The home faces due west, and onto a quiet road that lifts away from the house. Recognizing that its primary visual access comes from above, the redesign included an uplift of the home’s exterior and front façade. The east face of the home sits on a down sloping hill and upon entering the house, one has immediate visual access to the sweeping views beyond. Expansive decks on both levels extend the trajectory outwards placing one directly into nature.

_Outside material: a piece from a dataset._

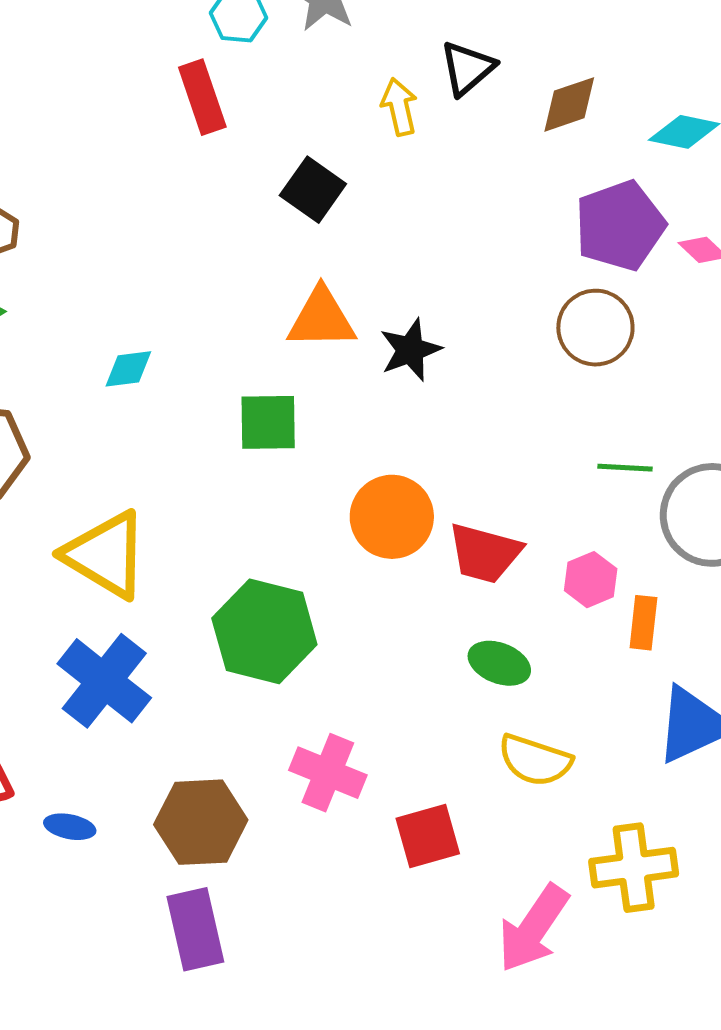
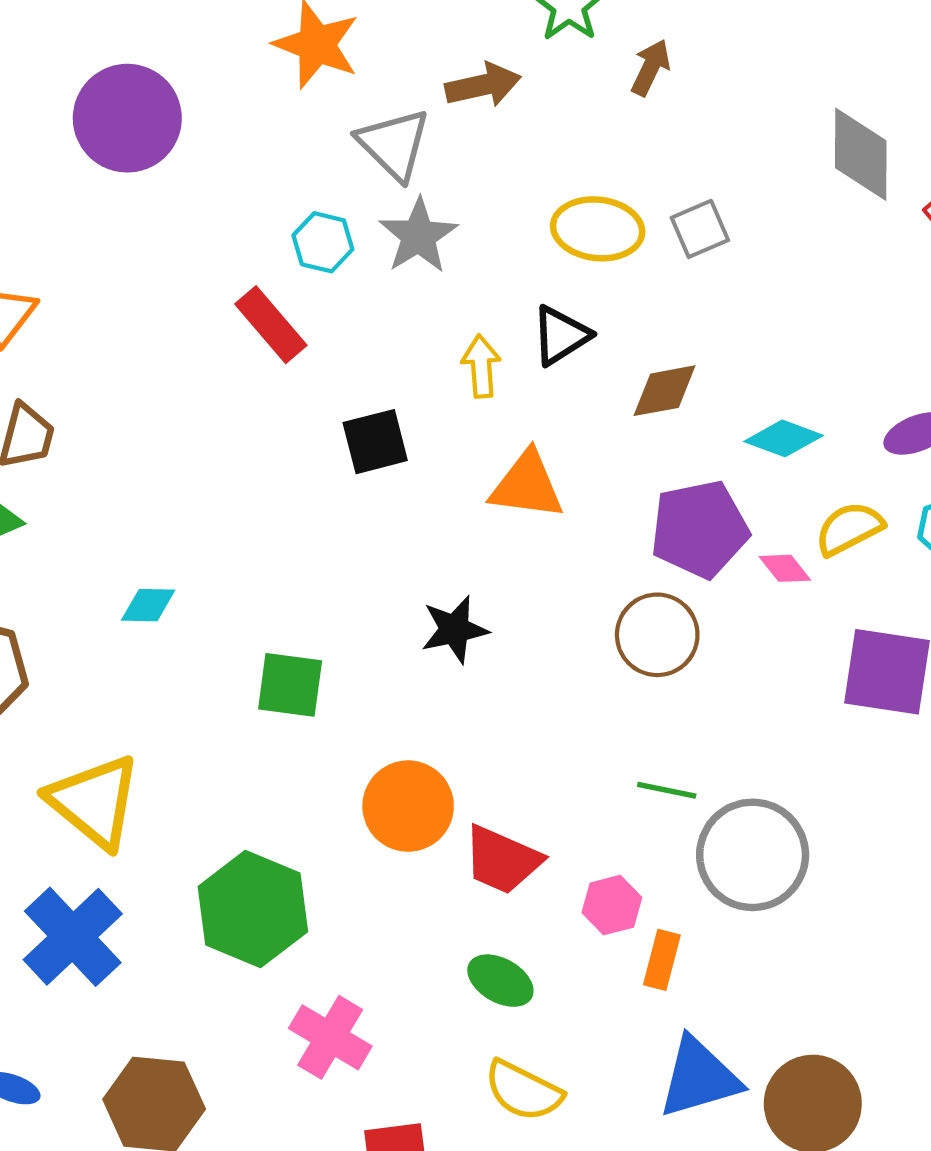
red rectangle: (202, 97) -> (271, 325), turned -30
black square: (313, 190) -> (375, 442), turned 32
orange triangle: (322, 319) -> (527, 485), moved
pink cross: (328, 773) -> (330, 1037), moved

On the exterior, a horizontal composite louvre system was applied to provide privacy and emphasize the linearity of the façade. A minimalist garden pavilion cropping out from the front veneer creates a layered entryway into the home. To give further clarity to the house’s structure and design, agave plants, cabbage trees, and succulents, inspired by New Zealand landscape were cultivated throughout the site. The addition of the drought-resistant, contemporary landscape immediately adjacent to the home integrates its modern design with the surrounding setting while also allowing the environment to dissipate into its own native form.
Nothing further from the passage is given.